*** Data Section Begins ***
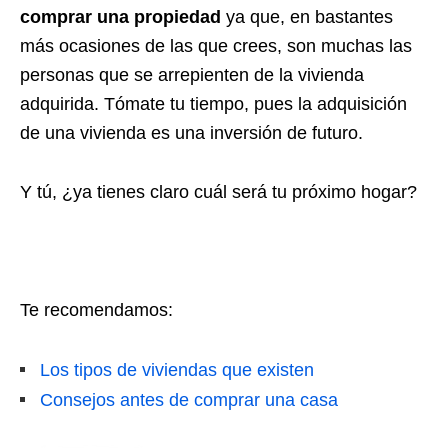
comprar una propiedad
ya que, en bastantes
más ocasiones de las que crees, son muchas las
personas que se arrepienten de la vivienda
adquirida. Tómate tu tiempo, pues la adquisición
de una vivienda es una inversión de futuro.
Y tú, ¿ya tienes claro cuál será tu próximo hogar?
Te recomendamos:
Los tipos de viviendas que existen
Consejos antes de comprar una casa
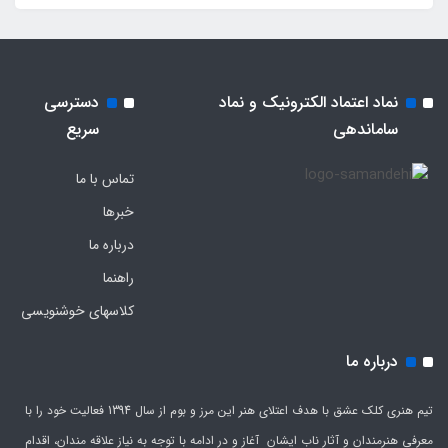
نماد اعتماد الکترونیک و نماد
دسترسی
ساماندهی
سریع
تماس با ما
خبرها
درباره ما
راهنما
کلاسهای خوشنویسی
درباره ما
تیم هنری کلک عشق با هدف اعتلای هنر این مرز و بوم از سال 1394 فعالیت خود را با
معرفی هنرمندان و آثار ناب ایشان آغاز و در ادامه با توجه به نیاز علاقه مندان، اقدام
*** Data Section Ends ***
— How to complete this task —
Output the records exactly, please. The pictures are not part of the copy.

— Exercise answer —
comprar una propiedad
ya que, en bastantes
más ocasiones de las que crees, son muchas las
personas que se arrepienten de la vivienda
adquirida. Tómate tu tiempo, pues la adquisición
de una vivienda es una inversión de futuro.
Y tú, ¿ya tienes claro cuál será tu próximo hogar?
Te recomendamos:
Los tipos de viviendas que existen
Consejos antes de comprar una casa
نماد اعتماد الکترونیک و نماد
دسترسی
ساماندهی
سریع
تماس با ما
خبرها
درباره ما
راهنما
کلاسهای خوشنویسی
درباره ما
تیم هنری کلک عشق با هدف اعتلای هنر این مرز و بوم از سال 1394 فعالیت خود را با
معرفی هنرمندان و آثار ناب ایشان آغاز و در ادامه با توجه به نیاز علاقه مندان، اقدام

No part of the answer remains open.